Cinco Semanas em um Balão foi o primeiro livro dele que li. No livro ele narrava uma viagem a África com tantos detalhes que era difícil imaginar que ele nunca tinha subido em um balão nem ido a África. Fui lendo tudo o que encontrava pela frente, Viagem ao centro da Terra, Vinte mil léguas submarinas, A volta ao Mundo em 80 dias e outros dos quais nem tenho lembrança. Mas nunca esqueci meus preferidos: Os filhos do Capitão Grant e Miguel Strogoff, por quem me apaixonei perdidamente.

Mas por que me lembrei disso tudo, da história que escrevi e do homem com a imaginação tão poderosa que antecipou conquistas que só viriam a acontecer muito mais tarde?
É que só hoje fiquei sabendo que Ray Bradbury morreu.
Se alguém me perguntasse quais os escritores que eu gostaria de escrever como, eu não teria dúvidas: Julio Verne e Ray Bradbury.

Ray Douglas Bradbury, escritor norte americano morreu no dia cinco de junho, com 91 anos, após doença prolongada.
Não me interessa aqui escrever sobre o óbvio e sobre tudo o que ele representa para a Cultura Universal.
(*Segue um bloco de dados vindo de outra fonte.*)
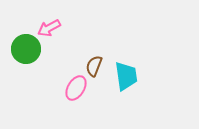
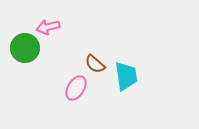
pink arrow: moved 1 px left, 1 px up; rotated 15 degrees clockwise
green circle: moved 1 px left, 1 px up
brown semicircle: moved 1 px right, 2 px up; rotated 70 degrees counterclockwise
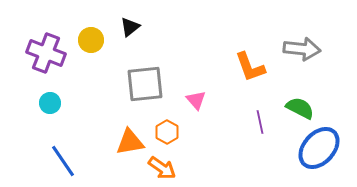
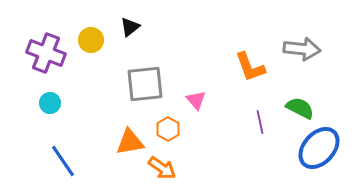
orange hexagon: moved 1 px right, 3 px up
Os cadernos de cultura dos jornais falarão sobre isso, as revistas semanais darão notícias mais factuais, as revistas de cinema não se esquecerão de lembrar a sua importância para a Sétima Arte. Eu quero escrever apenas sobre os meus sentimentos, sobre a forma que sua literatura me tocou. Toca ainda.

Tenho oito livros dele. Fui buscá-los em minhas estantes e estão aqui na minha frente. Depois que terminar este texto, vou folheá-los, reler algumas coisas. Prestar a minha homenagem.

Limpidez. Esta é a palavra chave que explica o que eu sinto quando leio Ray Bradbury. Poesia sem versos, sem regras, prosa, magia, lirismo. Fantasia. Extremamente criativo, sua imaginação transcendia os vôos do aqui e do agora. Ler Bradbury é como ter asas de cristal para percorrer o Universo. Asas de Cristal refletindo a luz do sol e os raios da lua.

Seus livros mais famosos são Fahrenheit 451 (que não tenho) e As Crônicas Marcianas.


Os títulos que tenho são um convite a leitura – vejam se é possível resistir a livros assim chamados: Os Frutos Dourados do Sol, O País de Outubro ou O Vinho da Alegria?

Em Fahrenheit livro que se tornou filme e ambos se tornaram ícones culturais, os bombeiros são os mantenedores da ordem social e queimam livros e outras publicações que transmitam informações. Nas casas, as paredes são telas imensas exibindo o cotidiano de outras famílias com as quais é possível interagir.
Alguém conhece coisas semelhantes?


Tal qual Julio Verne, Bradbury foi um visionário. Antecipou conquistas das Ciências das quais certamente ninguém duvida. Ou duvida?

O que sinto com essa morte é uma tristeza terna, uma saudade morna. Há uma foto dele, a mão levantada como se estivesse dizendo adeus. E é o que digo agora: Adeus, Mestre. Nos encontraremos qualquer dia por aí, no Reino da Fantasia. Antes que ela se transforme em realidade.